What you have to do ▸ Look below and pull out each line with the word "WebsiteMain".

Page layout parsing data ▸
++++++++++

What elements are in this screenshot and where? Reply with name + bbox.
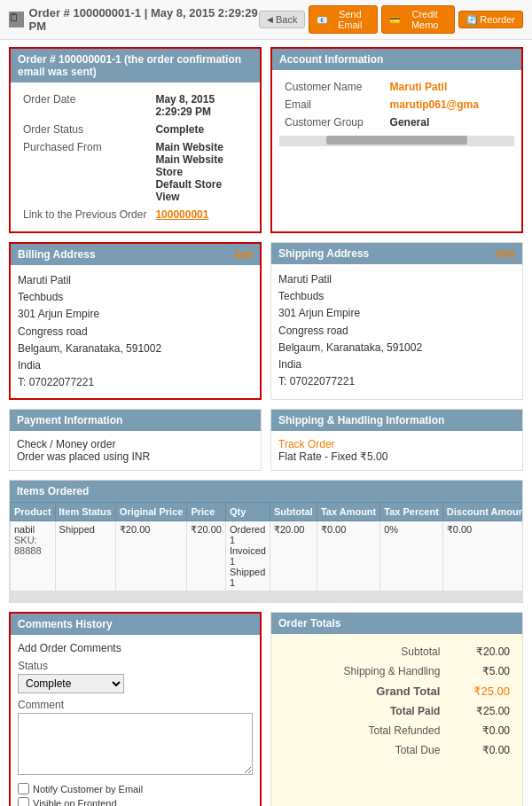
customer-name-label: Customer Name: [281, 79, 385, 95]
header-buttons: Back Send Email Credit Memo Reorder: [259, 5, 523, 34]
items-table: Product Item Status Original Price Price…: [10, 502, 522, 591]
payment-info-body: Check / Money order Order was placed usi…: [10, 431, 261, 470]
qty-shipped: Shipped 1: [230, 567, 266, 588]
purchased-from-row: Purchased From Main WebsiteMain Website …: [20, 139, 251, 205]
page-title: Order # 100000001-1 | May 8, 2015 2:29:2…: [29, 6, 259, 33]
billing-address-body: Maruti PatilTechbuds301 Arjun EmpireCong…: [11, 265, 260, 398]
qty-invoiced: Invoiced 1: [230, 545, 266, 567]
shipping-address-body: Maruti PatilTechbuds301 Arjun EmpireCong…: [271, 264, 522, 397]
customer-group-value: General: [387, 114, 512, 130]
previous-order-label: Link to the Previous Order: [20, 207, 150, 223]
email-label: Email: [281, 97, 385, 113]
payment-shipping-section: Payment Information Check / Money order …: [9, 409, 523, 471]
order-status-label: Order Status: [20, 121, 150, 137]
comment-textarea[interactable]: [18, 713, 253, 775]
shipping-address-text: Maruti PatilTechbuds301 Arjun EmpireCong…: [278, 271, 515, 390]
total-paid-label: Total Paid: [280, 702, 443, 720]
add-comments-group: Add Order Comments: [18, 642, 253, 654]
shipping-edit-link[interactable]: Edit: [497, 248, 515, 259]
col-subtotal: Subtotal: [270, 503, 317, 521]
col-qty: Qty: [225, 503, 270, 521]
visible-label: Visible on Frontend: [33, 798, 117, 806]
order-date-label: Order Date: [20, 91, 150, 120]
previous-order-link[interactable]: 100000001: [155, 208, 208, 221]
col-price: Price: [187, 503, 226, 521]
items-table-wrapper[interactable]: Product Item Status Original Price Price…: [10, 502, 522, 591]
add-comments-label: Add Order Comments: [18, 642, 121, 654]
payment-line1: Check / Money order: [17, 438, 254, 450]
top-section: Order # 100000001-1 (the order confirmat…: [9, 47, 523, 233]
shipping-total-value: ₹5.00: [445, 662, 513, 680]
order-totals-header: Order Totals: [271, 613, 522, 634]
total-paid-row: Total Paid ₹25.00: [280, 702, 513, 720]
col-product: Product: [11, 503, 56, 521]
send-email-button[interactable]: Send Email: [309, 5, 378, 34]
comment-label: Comment: [18, 699, 253, 711]
back-button[interactable]: Back: [259, 11, 305, 28]
item-status-cell: Shipped: [55, 521, 115, 591]
qty-ordered: Ordered 1: [230, 524, 266, 545]
shipping-total-row: Shipping & Handling ₹5.00: [280, 662, 513, 680]
billing-address-header: Billing Address Edit: [11, 244, 260, 265]
main-content: Order # 100000001-1 (the order confirmat…: [0, 40, 532, 806]
purchased-from-value: Main WebsiteMain Website StoreDefault St…: [152, 139, 251, 205]
order-totals-body: Subtotal ₹20.00 Shipping & Handling ₹5.0…: [271, 634, 522, 768]
customer-name-row: Customer Name Maruti Patil: [281, 79, 512, 95]
account-info-header: Account Information: [272, 49, 521, 70]
comments-header: Comments History: [11, 614, 260, 635]
tax-amount-cell: ₹0.00: [317, 521, 379, 591]
total-due-row: Total Due ₹0.00: [280, 741, 513, 759]
notify-row: Notify Customer by Email: [18, 783, 253, 794]
account-info-panel: Account Information Customer Name Maruti…: [270, 47, 523, 233]
account-info-table: Customer Name Maruti Patil Email marutip…: [279, 77, 514, 132]
comments-panel: Comments History Add Order Comments Stat…: [9, 612, 262, 806]
totals-table: Subtotal ₹20.00 Shipping & Handling ₹5.0…: [278, 641, 515, 761]
shipping-total-label: Shipping & Handling: [280, 662, 443, 680]
payment-info-header: Payment Information: [10, 410, 261, 431]
shipping-info-panel: Shipping & Handling Information Track Or…: [270, 409, 523, 471]
reorder-button[interactable]: Reorder: [458, 11, 523, 28]
payment-info-panel: Payment Information Check / Money order …: [9, 409, 262, 471]
items-table-header-row: Product Item Status Original Price Price…: [11, 503, 523, 521]
price-cell: ₹20.00: [187, 521, 226, 591]
page-title-area: 🗒 Order # 100000001-1 | May 8, 2015 2:29…: [9, 6, 259, 33]
page-wrapper: 🗒 Order # 100000001-1 | May 8, 2015 2:29…: [0, 0, 532, 806]
total-paid-value: ₹25.00: [445, 702, 513, 720]
previous-order-value: 100000001: [152, 207, 251, 223]
product-cell: nabilSKU:88888: [11, 521, 56, 591]
purchased-from-label: Purchased From: [20, 139, 150, 205]
order-date-value: May 8, 20152:29:29 PM: [152, 91, 251, 120]
account-info-body: Customer Name Maruti Patil Email marutip…: [272, 70, 521, 157]
shipping-info-header: Shipping & Handling Information: [271, 410, 522, 431]
billing-edit-link[interactable]: Edit: [234, 249, 253, 260]
table-scrollbar[interactable]: [10, 591, 522, 602]
order-totals-panel: Order Totals Subtotal ₹20.00 Shipping & …: [270, 612, 523, 806]
billing-address-panel: Billing Address Edit Maruti PatilTechbud…: [9, 242, 262, 400]
shipping-address-panel: Shipping Address Edit Maruti PatilTechbu…: [270, 242, 523, 400]
order-info-body: Order Date May 8, 20152:29:29 PM Order S…: [11, 82, 260, 231]
billing-address-text: Maruti PatilTechbuds301 Arjun EmpireCong…: [18, 272, 253, 391]
customer-group-label: Customer Group: [281, 114, 385, 130]
credit-memo-button[interactable]: Credit Memo: [381, 5, 455, 34]
col-item-status: Item Status: [55, 503, 115, 521]
visible-row: Visible on Frontend: [18, 797, 253, 806]
email-row: Email marutip061@gma: [281, 97, 512, 113]
qty-cell: Ordered 1 Invoiced 1 Shipped 1: [225, 521, 270, 591]
status-select[interactable]: Complete Pending Processing Cancelled: [18, 674, 124, 693]
order-icon: 🗒: [9, 12, 24, 27]
order-info-table: Order Date May 8, 20152:29:29 PM Order S…: [18, 90, 253, 224]
visible-checkbox[interactable]: [18, 797, 29, 806]
track-order-link[interactable]: Track Order: [278, 438, 335, 450]
subtotal-row: Subtotal ₹20.00: [280, 643, 513, 661]
table-row: nabilSKU:88888 Shipped ₹20.00 ₹20.00 Ord…: [11, 521, 523, 591]
comment-form: Add Order Comments Status Complete Pendi…: [11, 635, 260, 806]
grand-total-value: ₹25.00: [445, 682, 513, 700]
total-refunded-row: Total Refunded ₹0.00: [280, 722, 513, 739]
address-section: Billing Address Edit Maruti PatilTechbud…: [9, 242, 523, 400]
discount-cell: ₹0.00: [442, 521, 522, 591]
col-tax-amount: Tax Amount: [317, 503, 379, 521]
notify-checkbox[interactable]: [18, 783, 29, 794]
total-due-value: ₹0.00: [445, 741, 513, 759]
scrollbar-area[interactable]: [279, 136, 514, 146]
col-tax-percent: Tax Percent: [380, 503, 443, 521]
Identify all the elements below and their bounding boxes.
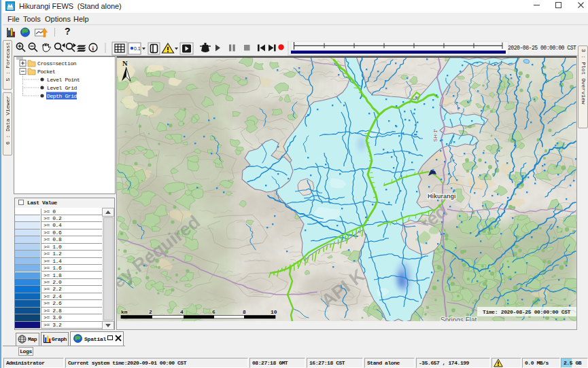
svg-text:2: 2 [149, 309, 152, 315]
svg-text:i: i [92, 45, 94, 52]
svg-text:10: 10 [271, 309, 277, 315]
svg-text:4: 4 [180, 309, 184, 315]
svg-text:Hikurangi: Hikurangi [428, 193, 456, 200]
svg-text:Depth Grid: Depth Grid [47, 93, 77, 99]
svg-text:N: N [122, 60, 128, 67]
svg-text:Cross=section: Cross=section [37, 60, 77, 67]
svg-text:8: 8 [243, 309, 246, 315]
svg-text:0.1: 0.1 [134, 46, 141, 51]
svg-text:SH 1: SH 1 [432, 130, 438, 142]
svg-text:6: 6 [212, 309, 215, 315]
svg-text:Time: 2020-08-25 00:00:00 CST: Time: 2020-08-25 00:00:00 CST [483, 309, 571, 315]
svg-text:km: km [121, 309, 128, 315]
svg-text:Pocket: Pocket [37, 69, 55, 75]
svg-text:2020-08-25 00:00:00 CST: 2020-08-25 00:00:00 CST [508, 45, 576, 51]
svg-text:Springs Flat: Springs Flat [440, 316, 477, 321]
svg-text:Level Point: Level Point [47, 77, 80, 83]
svg-text:Level Grid: Level Grid [47, 85, 77, 91]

++++++++++

Task output ▸
purchased-from-row: Purchased From Main WebsiteMain Website …: [20, 139, 251, 205]
purchased-from-value: Main WebsiteMain Website StoreDefault St…: [152, 139, 251, 205]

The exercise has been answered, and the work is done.